Niente gay parade all’ombra del Cremlino. Per il quinto anno di fila il sindaco di Mosca Yuri Luzhkov ha negato l’autorizzazione all’annuale appuntamento di piazza con l’orgoglio omosessuale, previsto per il 29 maggio, dopo che in gennaio aveva scomodato il diavolo per qualificare gli organizzatori dell’evento. Il bando stupisce ben pochi dentro e fuori un paese recuperato al disprezzo dei diritti umani dagli avvitamenti prima dirigisti, poi spudoratamente autocratici di Putin. La Russia è peraltro in ottima compagnia a est dell’UE se Moldova, Ucraina e Bielorussia continuano di tanto in tanto a conquistare colonne sui media stranieri per episodi analoghi. Come quando poche settimane or sono a Minsk la polizia è piovuta in forze contro un picchetto di attivisti omosessuali senza lesinare manganellate.
Eppure uno studio pubblicato lo scorso maggio dall’Associazione Internazionale Gay e Lesbiche boccia anche molte realtà comunitarie, da Cipro alla Lettonia. Un indice ad hoc sviluppato secondo la minore o maggiore protezione dei diritti omosessuali nelle singole legislazioni nazionali assegna ai succitati paesi, insieme alla Polonia, uno score di zero punti. E poco distanti, secondo lo studio dell’ILGA, si posizionano Italia, Grecia e in pratica tutti gli altri nuovi paesi membri. In cima alla classifica risplendono per tolleranza Svezia e Belgio giù fino a Francia e Germania. Come detto, i principali parametri utilizzati per compilare l’indice concernono l’esistenza e l’applicazione su scala nazionale di leggi che puniscano la discriminazione in base all’orientamento sessuale, prevedano il riconoscimento delle coppie di fatto, i matrimoni omosessuali fino alle adozioni e via proseguendo. S’intuisce facilmente perché all’Italia, dove nessuno delle citate misure è in vigore, anzi alcuni tentativi in tal senso quali i Dico o la creazione del reato di omofobia sono stati affossati in parlamento, sia stato assegnato un punteggio cosi’ basso.

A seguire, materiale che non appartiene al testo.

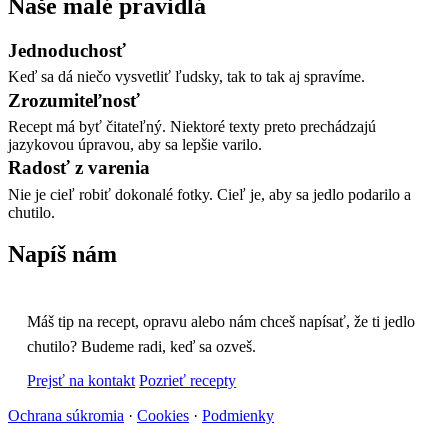
Naše malé pravidlá
Jednoduchosť
Keď sa dá niečo vysvetliť ľudsky, tak to tak aj spravíme.
Zrozumiteľnosť
Recept má byť čitateľný. Niektoré texty preto prechádzajú
jazykovou úpravou, aby sa lepšie varilo.
Radosť z varenia
Nie je cieľ robiť dokonalé fotky. Cieľ je, aby sa jedlo podarilo a
chutilo.
Napíš nám
Máš tip na recept, opravu alebo nám chceš napísať, že ti jedlo
chutilo? Budeme radi, keď sa ozveš.
Prejsť na kontakt
Pozrieť recepty
Ochrana súkromia
·
Cookies
·
Podmienky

Fatto curioso, ma non peregrino, la faglia che separa nazioni « gay-friendly » da quelle meno attente alle istanze omosessuali corre tra l’est e l’ovest dell’Unione Europea piuttosto che tra settentrione e meridione, in parte grazie alle odierne aperture di Portogallo e Spagna. L’impatto della religione è ugualmente da tenere d’occhio : l’omosessualità resta piuttosto discriminata nei paesi ortodossi, comincia con molti distinguo a guadagnare l’attenzione del legislatore nelle realtà a maggioranza cattolica, gode di pieni diritti nelle nazioni dove domina il cristianesimo riformato o a vocazione laica. Dettagli a parte un quesito s’impone : se l’UE ambisce a creare uno spazio di giustizia unico e si da una carta dei diritti fondamentali come può ancora tollerare una forbice così ampia nel trattamento dell’omosessualità ? Come conferma una comunicazione pubblicata dall’Agenzia europea per i diritti fondamentali, mettendo insieme le disposizioni dei trattati, la detta carta dei diritti e, in particolare, la direttiva del 2000 sull’equo trattamento sul lavoro si delineerebbe a livello europeo una cornice normativa che, almeno indirettamente, proteggerebbe l’omosessualità da ogni discriminazione di sorta. Nei fatti, tuttavia, non è cosi’.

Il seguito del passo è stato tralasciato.